Gosse lo miró al fin abiertamente. Desvió los ojos, se movió, intranquilo, trató de acomodar la pierna lastimada. Volvió a mirar a Selver, y de nuevo desvió los ojos —Nosotros ya habíamos “prometido” no hacer daño a ninguno de tu pueblo. Por eso dejamos en libertad a los trabajadores. No sirvió de nada, no escuchasteis.

—No nos prometieron nada a nosotros.

—¿Cómo podemos llegar a un acuerdo o un pacto con un pueblo que no tiene gobierno, sin una autoridad central?

—No lo sé.
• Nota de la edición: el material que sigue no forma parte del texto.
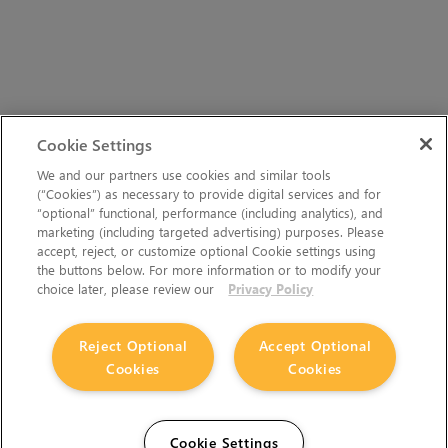
Cookie Settings
We and our partners use cookies and similar tools
(“Cookies”) as necessary to provide digital services and for
“optional” functional, performance (including analytics), and
marketing (including targeted advertising) purposes. Please
accept, reject, or customize optional Cookie settings using
the buttons below. For more information or to modify your
choice later, please review our
Privacy Policy
Reject Optional
Accept Optional
Cookies
Cookies
Cookie Settings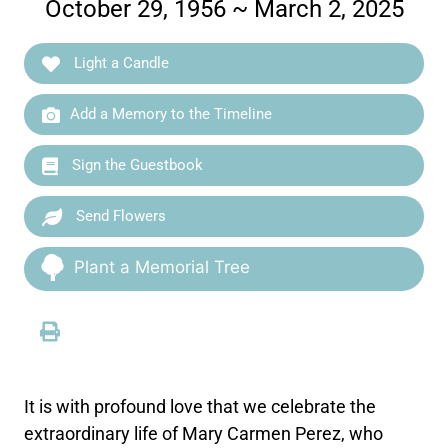
October 29, 1956 ~ March 2, 2025
Light a Candle
Add a Memory to the Timeline
Sign the Guestbook
Send Flowers
Plant a Memorial Tree
It is with profound love that we celebrate the
extraordinary life of Mary Carmen Perez, who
No estoy seguro de que ustedes sepan lo que es una promesa. La quebrantaron pronto.

—¿Qué quieres decir? ¿Por quiénes? ¿Cómo?

—En Rieshwel, Nueva Java. Hace catorce días. Unos yumenos del Campamento de Rieshwel incendiaron una población y mataron a los habitantes.

—Eso no es cierto. Estuvimos en contacto radial directo con Nueva Java todo el tiempo, hasta la masacre. Nadie mató a los nativos allí, ni en ningún otro sitio.

—Usted dice la verdad que conoce —dijo Selver—, yo la verdad que conozco. Acepto que ignore la matanza en Rieshwel, y usted acepte que yo le diga que hubo una matanza.

Esto queda en pie: la promesa será hecha a nosotros y con nosotros, y será respetada.

Quizá usted quiera discutir estas cuestiones con el coronel Dongh y los demás.

Gosse hizo un movimiento como si fuese a entrar en el pabellón, y en seguida se volvió y dijo con su voz ronca, profunda: —¿Quién eres tú, Selver? Fuiste tú… fuiste tú quien organizó el ataque? ¿Tú los dirigiste?